Young Mountain - A Billion Times Around  (Cover Artwork)

Young Mountain

Young Mountain: A Billion Times Around

A Billion Times Around (2011)

Get Better!


4
Plan-It-X Records has sadly decided not to continue amid circumstances I'm sure you have read about on Punknews. A truly upsetting series of events led to the label's downfall and many fans of the typical style of Gainesville folk punk that is associated with the label were heartbroken and lost. Per...

Plan-It-X Records has sadly decided not to continue amid circumstances I'm sure you have read about on Punknews. A truly upsetting series of events led to the label's downfall and many fans of the typical style of Gainesville folk punk that is associated with the label were heartbroken and lost. Perhaps to keep these fans entertained until Plan-It-X Fest, Young Mountain's debut album A Billion Times Around offers a folky, poppy, punchy style of punk that is truly an ear-refresher when a record like this is being sorely missed, albeit with minor and non-distracting issues. Although Keene, New Hampshire-based Young Mountain are roughly a thousand or so miles away from the label's home base of Gainesville, Fla., geography doesn't mean shit when you can sonically HEAR the similarities.

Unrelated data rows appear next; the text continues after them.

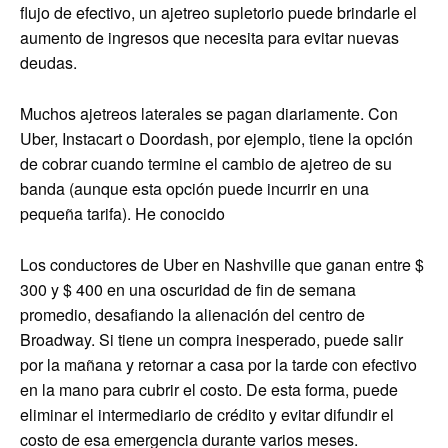
flujo de efectivo, un ajetreo supletorio puede brindarle el
aumento de ingresos que necesita para evitar nuevas
deudas.
Muchos ajetreos laterales se pagan diariamente. Con
Uber, Instacart o Doordash, por ejemplo, tiene la opción
de cobrar cuando termine el cambio de ajetreo de su
banda (aunque esta opción puede incurrir en una
pequeña tarifa). He conocido
Los conductores de Uber en Nashville que ganan entre $
300 y $ 400 en una oscuridad de fin de semana
promedio, desafiando la alienación del centro de
Broadway. Si tiene un compra inesperado, puede salir
por la mañana y retornar a casa por la tarde con efectivo
en la mano para cubrir el costo. De esta forma, puede
eliminar el intermediario de crédito y evitar difundir el
costo de esa emergencia durante varios meses.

A Billion Times begins with a quote from every punk's favorite philosopher and general badass Henry Rollins. I am assuming, but don't quote me on this, that this is from The Henry Rollins Show and it kicks off the album on a great note, flowing seamlessly into the opening track "PC Doesn't Stand for Personal Computer Anymore". This is a good song to begin the album, for it shows a good indication of what a lot of the album will sound like: pointed and speedy, rough production, and herky-jerky singing. It is a great opening track and sets the tone for the album. Subsequent tracks like "Mixed Signals", "Your New Boyfriend Wears an Amon Amarth T-Shirt" and the record's title track all follow a similar structure and lyrics. Fans will recognize a few of the tracks from earlier work, including the violent and hilarious "I Hope the Cannibals Turn You Into Stew" and the fan favorite "97' Blazer", both rerecorded and face-lifted. The first real change-up comes in the fifth track, "All Growed Up", with more mature lyrics and a more interesting structure. Heck, comparing this song to "Cannibals" is like Milo Goes to College to I Don't Want to Grow Up. Another change-up comes about at track 7, "First World Problems". A bouncy rhythm section and faster lyrics, along with a "damn them all to hell" motif makes this one of the standout tracks on the record, being one of my favorites.

There are some minor issues with this record. As debuts go, this falls in line with having the majority of songs sound similar. Perhaps some listeners could find issue with that and get sick of it by track 10 or 11. I enjoy this album a lot and I find that this album is impressive in its similarity, playing a style of music that the band obviously loves and never touting some bullshit, so-called "complex" sounds that just end up being a cacophony. This record holds true to great sloppy, fast and fun punk albums of yesteryear. I think that Plan-It-X a few years ago would have loved to sign these guys. Since that door has sadly closed, the band has taken it into their own hands, with their drummer owning and operating Keene-based "not-for-profit" record label Get Better! Records, who held a successful festival in April. The future is bright for this young band, and expectations are going to be high for a followup to this stellar folk punk gem.